• [Work to complete]
Although the entries contain pictures, only their text goes into the copy, set down exactly.

• [Data for the task]

---

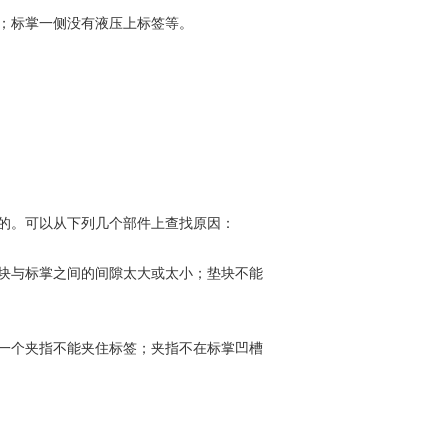
；标掌一侧没有液压上标签等。
的。可以从下列几个部件上查找原因：
块与标掌之间的间隙太大或太小；垫块不能
一个夹指不能夹住标签；夹指不在标掌凹槽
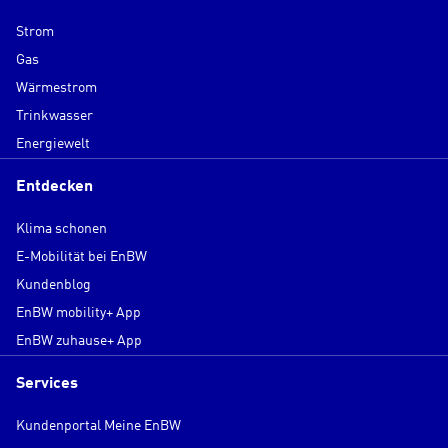
Strom
Gas
Wärmestrom
Trinkwasser
Energiewelt
Entdecken
Klima schonen
E-Mobilität bei EnBW
Kundenblog
EnBW mobility+ App
EnBW zuhause+ App
Services
Kundenportal Meine EnBW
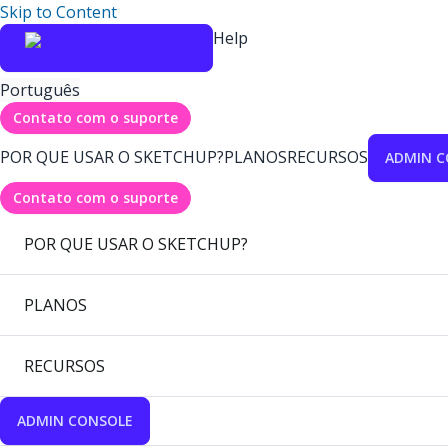
Skip to Content
Help
Português
Contato com o suporte
POR QUE USAR O SKETCHUP?
PLANOS
RECURSOS
ADMIN C
Contato com o suporte
POR QUE USAR O SKETCHUP?
PLANOS
RECURSOS
ADMIN CONSOLE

---

• [The completed task]
；标掌一侧没有液压上标签等。
的。可以从下列几个部件上查找原因：
块与标掌之间的间隙太大或太小；垫块不能
一个夹指不能夹住标签；夹指不在标掌凹槽
Strom
Gas
Wärmestrom
Trinkwasser
Energiewelt
Entdecken
Klima schonen
E-Mobilität bei EnBW
Kundenblog
EnBW mobility+ App
EnBW zuhause+ App
Services
Kundenportal Meine EnBW
Skip to Content
Help
Português
Contato com o suporte
POR QUE USAR O SKETCHUP?
PLANOS
RECURSOS
ADMIN C
Contato com o suporte
POR QUE USAR O SKETCHUP?
PLANOS
RECURSOS
ADMIN CONSOLE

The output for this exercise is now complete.